Ex-WaMu execs defend bank’s actions before failure
WASHINGTON — The former CEO of Washington Mutual, the biggest U.S. bank ever to fail, on Tuesday defended the bank’s actions to reduce risks from the looming housing bust.
Kerry Killinger, who led the Seattle-based thrift, also argued that WaMu had adequate capital and shouldn’t have been seized by the government and sold for a “bargain” price of $1.9 billion in September 2008. The bank “should have been given a chance to work its way through the crisis,” Killinger testified at a hearing by a Senate panel.
The panel’s 18-month investigation found that WaMu’s lending operations were rife with fraud and that management failed to stem the deception despite internal probes.
Killinger rejected that conclusion. He argued that even before the crisis struck with force, the government treated WaMu unfairly. He noted it was excluded from a list of large financial firms whose stock couldn’t be sold short under a temporary government ban in July 2008. In short-selling, traders bet a stock price will drop and use borrowed shares to profit from any decline.
“For those that were part of the inner circle and were ’too clubby to fail,’ the benefits were obvious,” Killinger said. “For those outside of the club, the penalty was severe.”
Sen. Carl Levin, D-Mich., head of the panel investigating WaMu’s failure, asked two other former senior executives why they failed to act when they were aware of loan fraud at the bank.
David Schneider headed WaMu’s home loans division. And David Beck was in charge of selling mortgages packaged into securities to Wall Street investors.
“You knew all this,” Levin told Beck. “You’re telling us you didn’t notify the investors” that loans with a high chance of default were being sold to them as securities, he said.
Beck replied that while he didn’t notify the investors of problems with the loans, it’s possible the loans weren’t as risky as company officials had indicated in e-mails.
Two former chief risk officers of Washington Mutual said they tried to curb risky lending practices by the bank.
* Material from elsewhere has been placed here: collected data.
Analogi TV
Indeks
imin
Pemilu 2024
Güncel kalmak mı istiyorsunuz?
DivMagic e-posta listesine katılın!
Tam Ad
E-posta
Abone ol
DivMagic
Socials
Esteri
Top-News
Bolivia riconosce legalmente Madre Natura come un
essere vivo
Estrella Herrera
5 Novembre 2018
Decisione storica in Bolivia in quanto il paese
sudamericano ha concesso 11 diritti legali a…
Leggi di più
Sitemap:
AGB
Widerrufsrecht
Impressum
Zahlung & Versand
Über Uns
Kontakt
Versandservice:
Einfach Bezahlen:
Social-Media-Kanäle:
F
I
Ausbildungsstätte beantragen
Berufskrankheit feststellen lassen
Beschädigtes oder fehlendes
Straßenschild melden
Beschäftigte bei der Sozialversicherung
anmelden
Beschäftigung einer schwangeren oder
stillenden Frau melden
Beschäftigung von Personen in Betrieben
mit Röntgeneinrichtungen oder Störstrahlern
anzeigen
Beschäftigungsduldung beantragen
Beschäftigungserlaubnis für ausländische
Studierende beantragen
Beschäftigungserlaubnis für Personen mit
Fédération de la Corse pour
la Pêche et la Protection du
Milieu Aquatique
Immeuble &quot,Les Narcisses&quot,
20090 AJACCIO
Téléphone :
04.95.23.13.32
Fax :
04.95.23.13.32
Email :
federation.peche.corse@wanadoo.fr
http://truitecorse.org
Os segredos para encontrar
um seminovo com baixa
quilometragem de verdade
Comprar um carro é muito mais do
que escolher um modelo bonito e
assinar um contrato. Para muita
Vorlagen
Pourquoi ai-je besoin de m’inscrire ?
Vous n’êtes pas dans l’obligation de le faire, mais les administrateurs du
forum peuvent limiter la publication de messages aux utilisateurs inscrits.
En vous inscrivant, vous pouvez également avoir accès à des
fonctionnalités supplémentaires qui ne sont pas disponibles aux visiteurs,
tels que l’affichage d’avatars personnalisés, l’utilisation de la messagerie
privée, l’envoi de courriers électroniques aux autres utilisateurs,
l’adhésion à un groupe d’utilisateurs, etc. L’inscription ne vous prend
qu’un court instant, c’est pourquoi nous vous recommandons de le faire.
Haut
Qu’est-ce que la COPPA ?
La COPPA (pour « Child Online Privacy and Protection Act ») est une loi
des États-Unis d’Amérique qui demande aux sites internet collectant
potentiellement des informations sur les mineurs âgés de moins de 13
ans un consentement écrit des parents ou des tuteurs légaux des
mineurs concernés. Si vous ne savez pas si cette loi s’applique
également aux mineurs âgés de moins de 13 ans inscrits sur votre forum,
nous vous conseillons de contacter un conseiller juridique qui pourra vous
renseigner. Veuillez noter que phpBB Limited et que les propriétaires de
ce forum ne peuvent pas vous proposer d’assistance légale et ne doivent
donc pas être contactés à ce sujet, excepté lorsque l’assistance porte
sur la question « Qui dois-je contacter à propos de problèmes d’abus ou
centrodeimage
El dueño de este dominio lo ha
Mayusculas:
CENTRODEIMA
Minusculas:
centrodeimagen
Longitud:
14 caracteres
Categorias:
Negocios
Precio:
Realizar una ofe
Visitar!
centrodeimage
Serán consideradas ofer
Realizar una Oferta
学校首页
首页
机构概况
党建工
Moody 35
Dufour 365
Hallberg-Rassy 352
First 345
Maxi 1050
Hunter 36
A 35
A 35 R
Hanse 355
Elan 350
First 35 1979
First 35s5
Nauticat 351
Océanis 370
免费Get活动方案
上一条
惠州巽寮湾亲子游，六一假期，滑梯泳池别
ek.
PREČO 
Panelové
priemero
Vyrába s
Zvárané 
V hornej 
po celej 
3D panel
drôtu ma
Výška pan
But they said they met resistance from top management when they brought their concerns to them.
Fueled by the housing boom, Seattle-based Washington Mutual’s sales to investors of packaged subprime mortgage securities leapt from $2.5 billion in 2000 to $29 billion in 2006. The 119-year-old thrift, with $307 billion in assets, failed in September 2008. It was sold for $1.9 billion to JPMorgan Chase & Co. in a deal brokered by the Federal Deposit Insurance Corp.
The former WaMu executives appeared before Congress for the first time since the bank’s collapse.
As the housing bust deepened in late 2007 and early 2008, “I was increasingly excluded from senior executive meetings and meetings with financial advisers when the bank’s response to the growing crisis was being discussed,” Ronald Cathcart, who helped oversee risk until April 2008, testified at the hearing. By January 2008 he was “fully isolated” and was fired by Killinger a few months later, Cathcart said.
The other risk officer, James Vanasek, testified that he tried to limit loans to those who were unlikely to be able to repay and the number of loans made without verifying borrowers’ income. But his efforts fell flat “without solid executive management support,” Vanasek said.
Levin has said the panel won’t decide until after the hearings on Tuesday and Friday whether to make a formal referral to the Justice Department for possible criminal prosecution. Justice, the FBI and the Securities and Exchange Commission opened investigations into Washington Mutual soon after its collapse.
In his testimony, Killinger said it was “unfair” that Washington Mutual didn’t get the benefits of government actions that helped other financial institutions in the days of the crisis in the fall of 2008. He was referring to steps such as a doubling of the limit on deposit insurance to $250,000 and new federal guarantees for bank debt.
Between 2003 and 2007 under his tenure, WaMu cut in half its staff in the home loans division and sold 30 percent of its portfolio of loans, Killinger said in his testimony.
WaMu’s pay system rewarded loan officers for the volume and speed of the subprime mortgage loans they closed on. Extra bonuses even went to loan officers who overcharged borrowers on their loans or levied stiff penalties for prepayment, according to a report released Tuesday by the Senate panel.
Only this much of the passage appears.